Many thanks to all of the readers who wrote this weekend with answers to my query about a Simone Weil quotation. Several folks sent this one, which made me fear I had misremembered the force of the remark by a full 180 degrees:
Nothing is so beautiful and wonderful, nothing is so continually fresh and surprising, so full of sweet and perpetual ecstasy, as the good. No desert is so dreary, monotonous, and boring as evil. This is the truth about authentic good and evil. With fictional good and evil it is the other way around. Fictional good is boring and flat, while fictional evil is varied and intriguing, attractive, profound, full of charm.

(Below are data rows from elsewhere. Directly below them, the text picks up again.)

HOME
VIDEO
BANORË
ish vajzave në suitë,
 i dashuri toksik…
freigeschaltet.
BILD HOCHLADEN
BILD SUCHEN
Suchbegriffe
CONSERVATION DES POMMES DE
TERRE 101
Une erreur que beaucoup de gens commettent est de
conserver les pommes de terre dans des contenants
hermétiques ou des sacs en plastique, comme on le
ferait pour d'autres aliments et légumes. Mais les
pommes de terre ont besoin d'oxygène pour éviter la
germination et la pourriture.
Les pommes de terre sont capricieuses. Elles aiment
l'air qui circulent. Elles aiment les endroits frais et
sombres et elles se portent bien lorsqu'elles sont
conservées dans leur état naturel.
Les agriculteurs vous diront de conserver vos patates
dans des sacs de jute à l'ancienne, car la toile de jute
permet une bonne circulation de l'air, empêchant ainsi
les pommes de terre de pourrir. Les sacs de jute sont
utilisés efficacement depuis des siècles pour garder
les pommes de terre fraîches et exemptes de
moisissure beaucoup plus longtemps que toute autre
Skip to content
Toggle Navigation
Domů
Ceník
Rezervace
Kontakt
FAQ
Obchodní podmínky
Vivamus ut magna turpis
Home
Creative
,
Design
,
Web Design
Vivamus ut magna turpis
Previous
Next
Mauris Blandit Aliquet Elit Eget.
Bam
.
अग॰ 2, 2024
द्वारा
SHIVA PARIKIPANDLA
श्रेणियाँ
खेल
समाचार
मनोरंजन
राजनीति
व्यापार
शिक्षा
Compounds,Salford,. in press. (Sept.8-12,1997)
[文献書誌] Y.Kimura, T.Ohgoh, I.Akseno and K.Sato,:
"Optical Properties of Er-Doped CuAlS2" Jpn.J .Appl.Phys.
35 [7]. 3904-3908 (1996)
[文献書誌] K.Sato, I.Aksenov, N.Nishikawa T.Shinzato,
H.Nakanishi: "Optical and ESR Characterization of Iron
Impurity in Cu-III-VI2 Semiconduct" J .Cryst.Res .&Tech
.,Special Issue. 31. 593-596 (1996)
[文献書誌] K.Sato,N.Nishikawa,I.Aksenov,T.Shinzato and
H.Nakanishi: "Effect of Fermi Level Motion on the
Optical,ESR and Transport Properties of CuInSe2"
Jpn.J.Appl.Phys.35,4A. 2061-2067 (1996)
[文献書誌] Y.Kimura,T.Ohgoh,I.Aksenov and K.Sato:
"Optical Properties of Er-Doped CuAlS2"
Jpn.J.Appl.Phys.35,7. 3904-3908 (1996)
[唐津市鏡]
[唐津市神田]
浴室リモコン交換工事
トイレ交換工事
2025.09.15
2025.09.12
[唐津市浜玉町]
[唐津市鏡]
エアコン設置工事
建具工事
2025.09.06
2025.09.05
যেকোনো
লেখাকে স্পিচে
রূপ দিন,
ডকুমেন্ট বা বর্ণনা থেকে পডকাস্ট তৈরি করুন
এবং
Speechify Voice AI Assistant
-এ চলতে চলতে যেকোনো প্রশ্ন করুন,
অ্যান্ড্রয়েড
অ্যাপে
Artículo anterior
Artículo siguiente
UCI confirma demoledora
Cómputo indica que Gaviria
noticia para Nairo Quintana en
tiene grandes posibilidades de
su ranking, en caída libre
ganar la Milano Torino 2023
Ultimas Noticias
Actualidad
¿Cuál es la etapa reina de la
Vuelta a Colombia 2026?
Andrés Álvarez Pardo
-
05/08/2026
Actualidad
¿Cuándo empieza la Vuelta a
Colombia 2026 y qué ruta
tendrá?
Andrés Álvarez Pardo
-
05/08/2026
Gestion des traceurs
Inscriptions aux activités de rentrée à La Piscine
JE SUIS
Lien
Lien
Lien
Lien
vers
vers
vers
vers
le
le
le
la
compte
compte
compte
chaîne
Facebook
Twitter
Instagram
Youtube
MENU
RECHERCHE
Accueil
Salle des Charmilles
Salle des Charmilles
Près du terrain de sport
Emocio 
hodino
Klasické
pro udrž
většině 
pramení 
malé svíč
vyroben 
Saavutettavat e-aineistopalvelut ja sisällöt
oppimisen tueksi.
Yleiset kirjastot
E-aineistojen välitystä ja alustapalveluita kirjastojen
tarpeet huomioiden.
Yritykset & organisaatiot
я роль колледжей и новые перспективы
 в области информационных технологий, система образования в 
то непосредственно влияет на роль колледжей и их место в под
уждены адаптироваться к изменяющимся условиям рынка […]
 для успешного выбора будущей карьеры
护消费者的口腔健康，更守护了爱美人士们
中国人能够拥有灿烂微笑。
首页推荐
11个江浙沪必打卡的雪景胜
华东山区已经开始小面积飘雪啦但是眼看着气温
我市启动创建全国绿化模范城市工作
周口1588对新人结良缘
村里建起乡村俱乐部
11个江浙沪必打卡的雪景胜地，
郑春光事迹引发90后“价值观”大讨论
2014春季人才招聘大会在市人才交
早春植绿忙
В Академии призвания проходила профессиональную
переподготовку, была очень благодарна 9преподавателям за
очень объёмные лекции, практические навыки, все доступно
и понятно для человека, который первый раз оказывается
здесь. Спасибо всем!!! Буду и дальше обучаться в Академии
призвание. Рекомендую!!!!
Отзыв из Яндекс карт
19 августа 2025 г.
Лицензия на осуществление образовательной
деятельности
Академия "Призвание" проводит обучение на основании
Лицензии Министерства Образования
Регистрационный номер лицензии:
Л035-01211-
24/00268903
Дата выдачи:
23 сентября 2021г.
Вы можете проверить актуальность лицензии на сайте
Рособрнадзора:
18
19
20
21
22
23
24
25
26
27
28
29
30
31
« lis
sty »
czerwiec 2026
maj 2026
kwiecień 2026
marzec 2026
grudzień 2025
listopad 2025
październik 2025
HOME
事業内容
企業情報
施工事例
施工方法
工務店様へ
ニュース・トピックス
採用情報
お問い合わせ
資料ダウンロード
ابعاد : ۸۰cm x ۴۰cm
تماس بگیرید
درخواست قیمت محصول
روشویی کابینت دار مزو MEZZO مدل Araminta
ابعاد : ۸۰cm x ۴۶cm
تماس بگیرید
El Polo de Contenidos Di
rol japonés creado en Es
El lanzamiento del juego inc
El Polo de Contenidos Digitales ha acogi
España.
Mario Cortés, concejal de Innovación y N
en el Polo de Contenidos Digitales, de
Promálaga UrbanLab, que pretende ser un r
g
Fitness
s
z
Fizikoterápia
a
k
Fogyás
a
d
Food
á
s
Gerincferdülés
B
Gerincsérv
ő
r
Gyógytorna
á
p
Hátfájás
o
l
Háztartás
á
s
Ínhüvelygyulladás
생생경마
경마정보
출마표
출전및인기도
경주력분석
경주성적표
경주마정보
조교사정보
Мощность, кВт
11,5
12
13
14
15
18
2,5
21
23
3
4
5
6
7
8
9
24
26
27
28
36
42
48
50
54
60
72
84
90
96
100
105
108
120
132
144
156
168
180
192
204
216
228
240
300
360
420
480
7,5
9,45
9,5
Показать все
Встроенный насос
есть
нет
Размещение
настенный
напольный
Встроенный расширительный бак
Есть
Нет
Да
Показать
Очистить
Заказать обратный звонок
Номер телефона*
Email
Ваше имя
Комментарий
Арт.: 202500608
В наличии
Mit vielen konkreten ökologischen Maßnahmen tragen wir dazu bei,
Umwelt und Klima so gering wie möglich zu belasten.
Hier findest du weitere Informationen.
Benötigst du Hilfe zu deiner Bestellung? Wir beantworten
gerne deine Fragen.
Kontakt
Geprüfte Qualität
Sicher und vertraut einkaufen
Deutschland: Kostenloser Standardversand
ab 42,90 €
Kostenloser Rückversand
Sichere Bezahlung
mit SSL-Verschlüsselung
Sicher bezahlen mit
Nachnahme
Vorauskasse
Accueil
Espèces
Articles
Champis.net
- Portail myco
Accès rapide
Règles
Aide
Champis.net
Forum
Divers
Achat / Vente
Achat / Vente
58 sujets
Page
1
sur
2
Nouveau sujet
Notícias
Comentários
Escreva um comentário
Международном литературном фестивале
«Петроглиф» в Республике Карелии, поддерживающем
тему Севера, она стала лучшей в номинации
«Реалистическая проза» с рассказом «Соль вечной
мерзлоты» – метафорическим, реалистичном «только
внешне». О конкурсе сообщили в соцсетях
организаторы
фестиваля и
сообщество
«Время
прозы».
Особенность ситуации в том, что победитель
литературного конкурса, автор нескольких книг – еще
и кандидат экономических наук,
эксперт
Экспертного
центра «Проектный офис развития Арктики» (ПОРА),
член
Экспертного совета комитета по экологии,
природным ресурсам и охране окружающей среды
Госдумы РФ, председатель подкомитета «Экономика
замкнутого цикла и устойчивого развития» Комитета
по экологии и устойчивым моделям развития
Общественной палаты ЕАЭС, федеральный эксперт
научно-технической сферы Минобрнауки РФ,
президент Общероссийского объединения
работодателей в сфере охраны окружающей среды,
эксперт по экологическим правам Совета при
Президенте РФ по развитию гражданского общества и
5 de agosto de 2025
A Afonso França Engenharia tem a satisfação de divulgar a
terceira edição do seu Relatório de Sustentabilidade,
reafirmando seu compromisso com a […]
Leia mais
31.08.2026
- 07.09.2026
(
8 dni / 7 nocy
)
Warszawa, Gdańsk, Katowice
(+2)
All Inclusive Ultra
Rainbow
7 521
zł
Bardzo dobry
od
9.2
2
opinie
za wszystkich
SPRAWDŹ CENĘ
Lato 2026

The source is an essay called “Morality and Literature,” first published in Cahiers du Sud (January 1944). However, the following quotation, tracked down by one intrepid reader, seems to vindicate my memory without contradicting the above. Here Weil claims that the greatest literature is that which manages to make good interesting, and thus comes closest to a particular kind of realism:
Imaginary evil is romantic and varied; real evil is gloomy, monotonous, barren, boring. Imaginary good is boring; real good is always new, marvellous, intoxicating. Therefore ‘imaginative literature’ is either boring or immoral (or a mixture of both). It only escapes from this alternative if in some way it passes over to the side of reality through the power of art–and only geniuses can do that.